3.) I understand the concept of creating scripts to perform tasks, but I've read re-creating my manual tests as scripts isn't the direction I should be headed. What types of tasks should I be looking at to automate?

You should automate manual tests. First of all automate the regression tests. You execute them over and over again. Automate them will useful in the long term

It depends on your manual tests - often manual tests are not good matches for automation and a manual process will not necessarily translate well to automation.

The way I handle automation is to look not at the manual test itself but at the goal of the manual test. The goal is what I may want to automate, not necessarily the steps.

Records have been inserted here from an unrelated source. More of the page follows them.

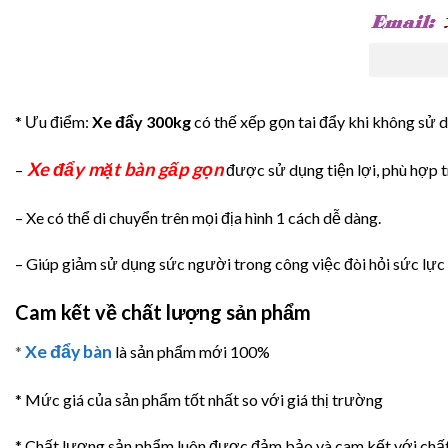
* Ưu điểm:
Xe đẩy 300kg
có thế xếp gọn tai đẩy khi không sử 
Xe đẩy mặt bàn gấp gọn
–
được sử dụng tiện lợi, phù hợp t
– Xe có thể di chuyển trên mọi địa hình 1 cách dễ dàng.
– Giúp giảm sử dụng sức người trong công việc đòi hỏi sức lực v
Cam kết về chất lượng sản phẩm
Xe đẩy bàn
*
là sản phẩm mới 100%
* Mức giá của sản phẩm tốt nhất so với giá thị trường
* Chất lượng sản phẩm luôn được đảm bảo và cam kết với ch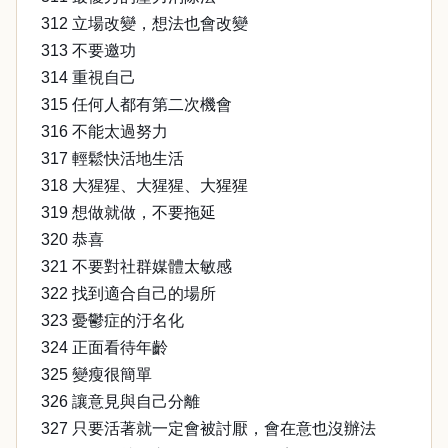
312 立場改變，想法也會改變
313 不要邀功
314 重視自己
315 任何人都有第二次機會
316 不能太過努力
317 輕鬆快活地生活
318 大猩猩、大猩猩、大猩猩
319 想做就做，不要拖延
320 恭喜
321 不要對社群媒體太敏感
322 找到適合自己的場所
323 憂鬱症的汙名化
324 正面看待年齡
325 變瘦很簡單
326 讓意見與自己分離
327 只要活著就一定會被討厭，會在意也沒辦法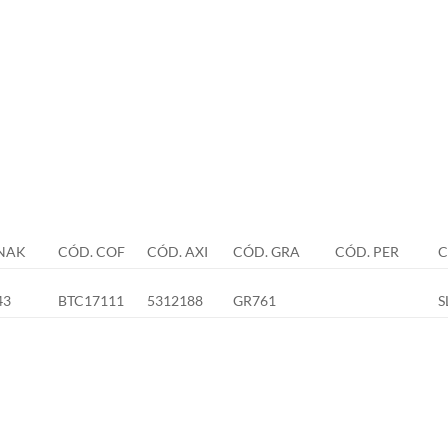
NAK
CÓD. COF
CÓD. AXI
CÓD. GRA
CÓD. PER
C
43
BTC17111
5312188
GR761
S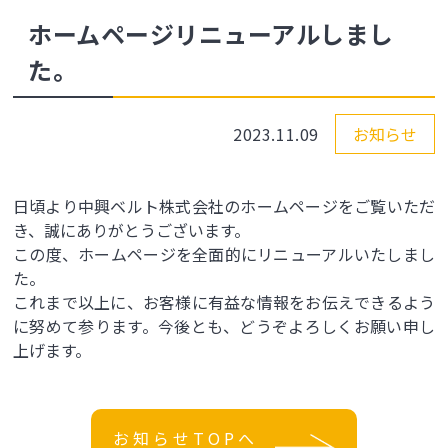
ホームページリニューアルしまし
た。
2023.11.09
お知らせ
日頃より中興ベルト株式会社のホームページをご覧いただ
き、誠にありがとうございます。
この度、ホームページを全面的にリニューアルいたしまし
た。
これまで以上に、お客様に有益な情報をお伝えできるよう
に努めて参ります。今後とも、どうぞよろしくお願い申し
上げます。
お知らせTOPへ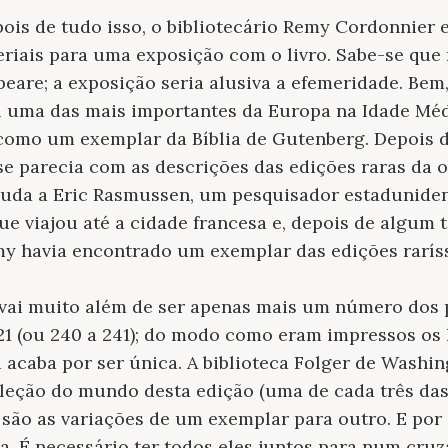
is de tudo isso, o bibliotecário Remy Cordonnier e
iais para uma exposição com o livro. Sabe-se que 
eare; a exposição seria alusiva a efemeridade. Bem,
i uma das mais importantes da Europa na Idade Méd
como um exemplar da Bíblia de Gutenberg. Depois d
e parecia com as descrições das edições raras da o
ajuda a Eric Rasmussen, um pesquisador estaduniden
que viajou até a cidade francesa e, depois de algum 
emy havia encontrado um exemplar das edições rarís
 vai muito além de ser apenas mais um número dos p
221 (ou 240 a 241); do modo como eram impressos os 
 acaba por ser única. A biblioteca Folger de Washin
leção do mundo desta edição (uma de cada três das
são as variações de um exemplar para outro. E por i
ta. É necessário ter todos eles juntos para num cr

For example, if my manual test involves checking a printout to ensure that the correct data is displayed and the layout is good, I'm not going to automate the layout check because that can really only be accomplished through automation by an image comparison and those, even with fuzzing, are far too likely to report problems that don't exist. Instead of printing, I'll print to file in a format I can work with, and run a text compare against a baseline. This isn't something I'd do manually, but it works very well as an automated test.

Simply put, computers are very good at doing a lot of data checks very quickly. Automation should focus on that. Humans are very good at pattern-matching and deciding whether a particular process is a pain to work with or not. Manual testing should focus on that.

If you've worked solely as a manual tester, there's a good chance your tests are a mix of both types, along with a mixture of priorities and levels of value (humans are versatile. Computers, not so much).

For resources, I'm going to give you my standard list:

  • Joe Strazzere's site, All Things Quality. He covers a lot of questions relating to automation as well as general testing matters.
  • The Ministry of Testing. They have a massive resource list as well as a phenomenal listing of testing blogs and multiple other goodies.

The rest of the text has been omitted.